Am 13.01.2010 09:26, schrieb Marcus Lindblom:
> On 2010-01-12 20:40, Dominik Rau wrote:
>
> Am 12.01.2010 15:17, schrieb Marcus Lindblom:
>    
>>> On 2010-01-12 13:14, Dominik Rau wrote:
>>>        
>>>> If you need help (web space, web design, machines for daily builds,
>>>> documentation, domain registrations...) let us (the community) know -
>>>> I'm sure that there are more people out there willing to help. However,
>>>> you (the core team) have to coordinate that.
>>>>          
>>> Or, failing that, announce that you need help with coordination and
>>> announce that the potato is in the air. :)
>>>        
>> Well, I guess it's easier if the guys with the big picture in mind
>> define some tasks, but this might be also a matter of taste (and
>> involvement in the project). But let me say it that way: Getting the
>> potato back in the air is exactely what I try to achieve with this
>> mailing list thread. :)
>>      
> Oops. By "you" in my comment I meant the core devs. English is such an
> ambiguous language. (Swedish is way better, all the time ;-P)
>    

Same for German. ;)

> (...)
> W.r.t.
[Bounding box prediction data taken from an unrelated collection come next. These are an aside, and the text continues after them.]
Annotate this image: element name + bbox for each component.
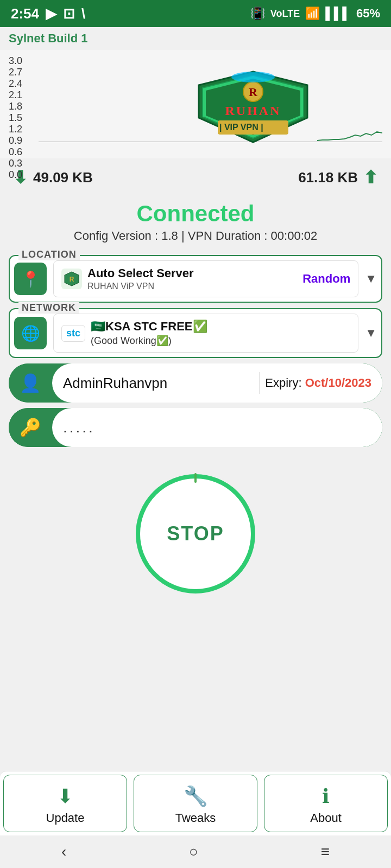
key-icon-box: 🔑 [9,408,52,447]
server-logo: R [61,269,82,289]
graph-y-labels: 3.0 2.7 2.4 2.1 1.8 1.5 1.2 0.9 0.6 0.3 … [9,55,22,142]
user-icon-box: 👤 [9,363,52,403]
globe-icon: 🌐 [21,324,40,342]
server-info: R Auto Select Server RUHAN ViP VPN [61,266,194,291]
connection-status: Connected [9,201,382,227]
build-label: Sylnet Build 1 [9,31,87,45]
download-value: 49.09 KB [33,169,93,186]
signal-bars-icon: ▌▌▌ [325,7,351,21]
upload-icon: ⬆ [363,167,378,188]
svg-text:R: R [249,85,258,99]
network-row: 🌐 stc 🇸🇦KSA STC FREE✅ (Good Working✅) ▼ [14,314,377,353]
app-header: Sylnet Build 1 [0,27,391,50]
expiry-label: Expiry: [265,376,301,390]
expiry-date: Oct/10/2023 [305,376,371,390]
username-row: 👤 AdminRuhanvpn Expiry: Oct/10/2023 [9,363,382,403]
separator: | [181,229,188,242]
content-spacer [0,610,391,718]
network-logo: stc [61,325,85,342]
stop-label: STOP [167,522,224,545]
location-icon-box: 📍 [14,263,47,295]
location-pin-icon: 📍 [21,270,40,288]
screen-record-icon: ⊡ [63,5,75,22]
volte-icon: VoLTE [270,8,300,20]
connected-section: Connected Config Version : 1.8 | VPN Dur… [0,196,391,250]
battery-display: 65% [356,7,380,21]
username-field[interactable]: AdminRuhanvpn Expiry: Oct/10/2023 [52,363,382,403]
vpn-duration: VPN Duration : 00:00:02 [188,229,317,242]
stc-label: stc [66,328,80,339]
network-select-box[interactable]: stc 🇸🇦KSA STC FREE✅ (Good Working✅) [53,314,358,353]
bottom-nav: ⬇ Update 🔧 Tweaks ℹ About [0,771,391,835]
network-label: NETWORK [18,302,79,314]
home-button[interactable]: ○ [189,843,198,860]
svg-text:RUHAN: RUHAN [225,104,281,118]
status-bar: 2:54 ▶ ⊡ \ 📳 VoLTE 📶 ▌▌▌ 65% [0,0,391,27]
menu-button[interactable]: ≡ [321,843,330,860]
username-value: AdminRuhanvpn [63,375,254,392]
youtube-icon: ▶ [46,5,56,22]
user-icon: 👤 [20,373,41,393]
network-box: NETWORK 🌐 stc 🇸🇦KSA STC FREE✅ (Good Work… [9,308,382,358]
svg-point-8 [231,72,275,82]
nav-update[interactable]: ⬇ Update [3,775,127,832]
random-label: Random [302,272,350,286]
status-left: 2:54 ▶ ⊡ \ [11,5,85,22]
android-nav: ‹ ○ ≡ [0,835,391,868]
network-dropdown-icon[interactable]: ▼ [365,326,377,340]
download-stat: ⬇ 49.09 KB [13,167,93,188]
update-icon: ⬇ [57,785,73,808]
stats-row: ⬇ 49.09 KB 61.18 KB ⬆ [0,158,391,196]
wifi-icon: 📶 [305,7,320,21]
stop-container: STOP [0,452,391,610]
expiry-field: Expiry: Oct/10/2023 [265,376,371,390]
password-value: ..... [63,419,95,436]
network-name: 🇸🇦KSA STC FREE✅ [91,320,207,334]
location-label: LOCATION [18,249,80,260]
vibrate-icon: 📳 [250,7,265,21]
cred-divider [259,372,260,394]
server-select-box[interactable]: R Auto Select Server RUHAN ViP VPN Rando… [53,260,358,297]
config-version: Config Version : 1.8 [74,229,178,242]
nav-tweaks[interactable]: 🔧 Tweaks [134,775,257,832]
location-box: LOCATION 📍 R Auto Select Server RUHAN Vi… [9,255,382,303]
graph-area: 3.0 2.7 2.4 2.1 1.8 1.5 1.2 0.9 0.6 0.3 … [0,50,391,158]
about-icon: ℹ [322,785,330,808]
nav-about[interactable]: ℹ About [264,775,388,832]
tweaks-label: Tweaks [175,811,216,825]
about-label: About [310,811,342,825]
server-row: 📍 R Auto Select Server RUHAN ViP VPN Ran… [14,260,377,297]
location-dropdown-icon[interactable]: ▼ [365,272,377,286]
status-right: 📳 VoLTE 📶 ▌▌▌ 65% [250,7,380,21]
stop-button[interactable]: STOP [136,474,255,593]
svg-text:R: R [70,276,74,283]
server-sub: RUHAN ViP VPN [87,282,194,291]
server-name: Auto Select Server [87,266,194,280]
password-field[interactable]: ..... [52,408,382,447]
upload-stat: 61.18 KB ⬆ [298,167,378,188]
network-sub: (Good Working✅) [91,335,207,347]
upload-value: 61.18 KB [298,169,358,186]
logo-container: R RUHAN | VIP VPN | [182,63,324,150]
back-button[interactable]: ‹ [61,843,66,860]
key-icon: 🔑 [20,417,41,438]
password-row: 🔑 ..... [9,408,382,447]
update-label: Update [46,811,85,825]
tweaks-icon: 🔧 [184,785,208,808]
graph-canvas: R RUHAN | VIP VPN | [39,55,382,142]
network-info: stc 🇸🇦KSA STC FREE✅ (Good Working✅) [61,320,207,347]
svg-text:| VIP VPN |: | VIP VPN | [219,123,263,132]
time-display: 2:54 [11,5,39,22]
network-icon-box: 🌐 [14,317,47,349]
config-info: Config Version : 1.8 | VPN Duration : 00… [9,229,382,243]
signal-icon: \ [81,5,85,22]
Windows-builds, there's nothing stopping anyone from publishing
> such builds themselves (but regular releases do help, as in-the-middle
> builds are seldom made externally). Tagged releases (i.e. 2.0rc1) is
> something that even I could build and release, and it would be worth the
> effort if as people are usully more inclined to more use, test&  report
> bugs on "official" releases.
>    

True. Setting up a bunch of scripts that generate a nice .msi installer 
isn't a big deal. Actually, I made some experiments yesterday and it 
worked out pretty well. I'm using Advanced Installer Pro for that 
(http://www.advancedinstaller.com/ - The "standard" version is freeware, 
I guess that should work just fine, too. It allows you also to do pretty 
things like setting environment variables etc. at install), as I got a 
license for that. I thing that I could also host this at least 
temporarily on a our company's server , but I have to check with our web 
admins first... I can take care of that.

> Perhaps we should go to time-based releases, and do one every quarter.
> If we start now and declare that what we have now is OpenSG 2.0 10R1 (or
> something, the first offical 2.0 release anyway), I'd wager there will
> be at least some who shift and try it out. (After all, we've been using
> 2.0 for over a year, and others even longer, so it should be reasonably
> good, and the pieces that aren't ported over will be reported.)
>    

Same for me. 2.0 never made any bigger problems here for quite some 
time. However, an important thing about versioning in my opinion is that 
you got a (previously) defined set of features and you release when they 
are "done". Time based releases tend to declare unfinished code as 
stable, something I don't really like (although it's better than nothing).